Academic Version: Applying my personal experiences and academic research as a professor of Sociology and Asian American Studies to provide a more complete understanding of political, economic, and cultural issues and current events related to American race relations, and Asia/Asian America in particular.

Plain English: Trying to put my Ph.D. to good use.

August 8, 2005

Written by C.N.

Cultural & Language Differences Lead to Pharmacy Arrests

The New York Times reports that law enforcement officials recently arrested dozens of convenience store owners and clerks in northwest rural Georgia for selling materials and ingredients commonly used to make the drug methamphetamine. However, the article notes that almost all of the people arrested are Asian Indians and that cultural and languages differences may have played a part in the arrests:

Forty-four of the defendants [out of 49 total] are Indian immigrants – 32, mostly unrelated, are named Patel – and many spoke little more than the kind of transactional English mocked in sitcoms.

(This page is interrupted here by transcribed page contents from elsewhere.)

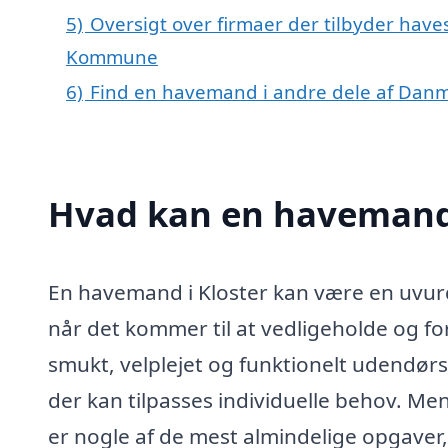
5)
Oversigt over firmaer der tilbyder haves
Kommune
6)
Find en havemand i andre dele af Dan
Hvad kan en havemand 
En havemand i Kloster kan være en uvurd
når det kommer til at vedligeholde og fo
smukt, velplejet og funktionelt udendør
der kan tilpasses individuelle behov. 
er nogle af de mest almindelige opgaver,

So when a government informant told store clerks that he needed the cold medicine, matches and camping fuel to “finish up a cook,” some of them said they figured he must have meant something about barbecue. . . .

The biggest problem, defense lawyers say, is the language barrier between an immigrant store clerk and the undercover informants who used drug slang or quick asides to convey that they were planning to make methamphetamine. “They’re not really paying attention to what they’re being told,” said Steve Sadow, one of the lawyers. “Their business is: I ring it up, you leave, I’ve done my job.”

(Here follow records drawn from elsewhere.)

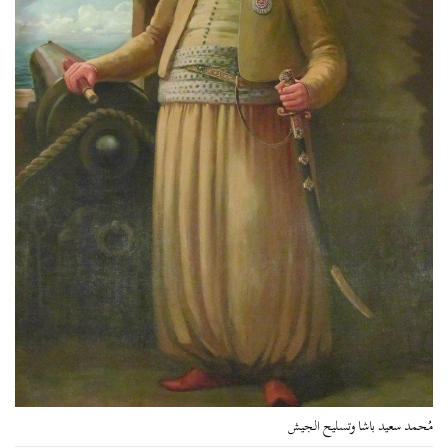
مُحمد سعيد باشا وتسليح الجيش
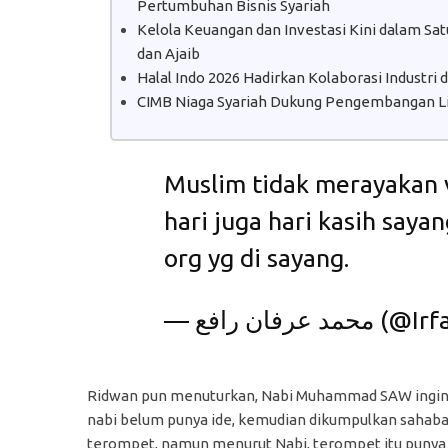
Pertumbuhan Bisnis Syariah
Kelola Keuangan dan Investasi Kini dalam S
dan Ajaib
Halal Indo 2026 Hadirkan Kolaborasi Industri
CIMB Niaga Syariah Dukung Pengembangan Lit
Muslim tidak merayakan v
hari juga hari kasih saya
org yg di sayang.
— عرفان رافع
Ridwan pun menuturkan, Nabi Muhammad SAW ingin 
nabi belum punya ide, kemudian dikumpulkan sahab
terompet, namun menurut Nabi, terompet itu punya 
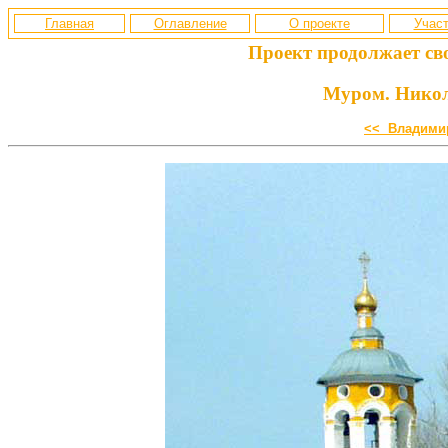
Главная
Оглавление
О проекте
Участ
Проект продолжает св
Муром. Никол
<< Владимир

For the Indians, their lives largely limited to store and home, it is as if they have fallen through a looking glass into a world they were content to keep on the other side of the cash register. “This is the first time I heard this – I don’t know how to pronounce – this meta-meta something,” said Hajira Ahmed, whose husband is in jail pending charges that he sold cold medicine and antifreeze at their convenience store.

But David Nahmias, the United States attorney for the Northern District of Georgia, said the evidence showed that the clerks knew that the informants posing as customers planned to make drugs. Federal law makes it illegal to sell products knowing, or with reason to believe, that they will be used to produce drugs.

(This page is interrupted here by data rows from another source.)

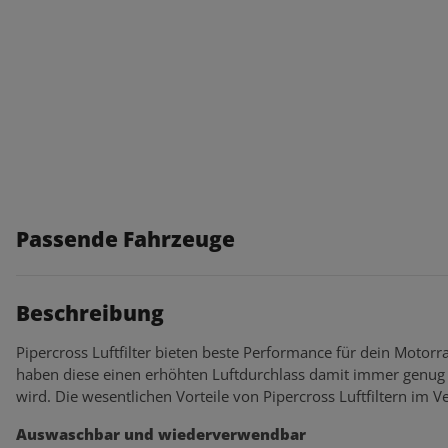
Passende Fahrzeuge
Beschreibung
Pipercross Luftfilter bieten beste Performance für dein Motorra
haben diese einen erhöhten Luftdurchlass damit immer genug 
wird. Die wesentlichen Vorteile von Pipercross Luftfiltern im Ve
Auswaschbar und wiederverwendbar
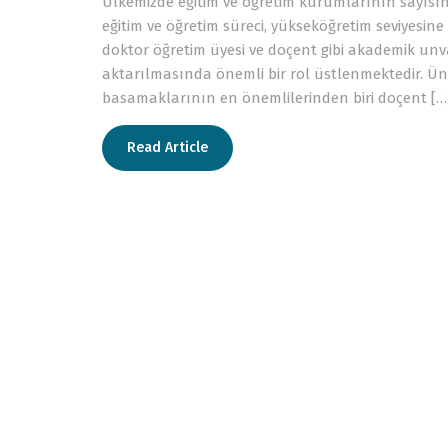
Ülkemizde eğitim ve öğretim kurumlarının sayısını
eğitim ve öğretim süreci, yükseköğretim seviyesin
doktor öğretim üyesi ve doçent gibi akademik unvan
aktarılmasında önemli bir rol üstlenmektedir. Ün
basamaklarının en önemlilerinden biri doçent […
Read Article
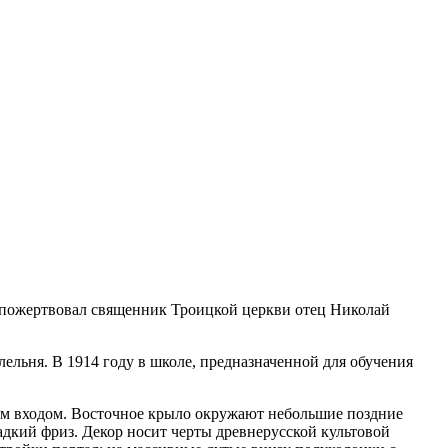
во пожертвовал священник Троицкой церкви отец Николай
ельня. В 1914 году в школе, предназначенной для обучения
ным входом. Восточное крыло окружают небольшие поздние
кий фриз. Декор носит черты древнерусской культовой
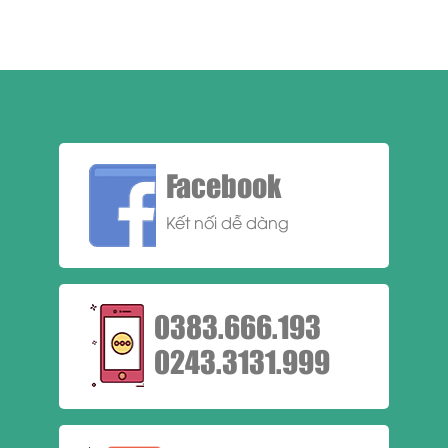
Facebook
Kết nối dễ dàng
0383.666.193
0243.3131.999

The article goes on to note that because such a overwhelming proportion of those arrested were Asian Indians, law enforcement authorities are being accused of purposely singling out Indian stores in the area for prosecution, a belief also held by many back in India where this story has been highly publicized.

Obviously I do not know the details of these cases, but many of the charges seem seem rather dubious to me. It is one thing for sting informants to “drop hints” that they were going to use the medicine and materials they bought at the convenience stories to make drugs. However, it is a completely different matter as to whether or not the store owners and clerks clearly understood the slang and idioms the informants were using.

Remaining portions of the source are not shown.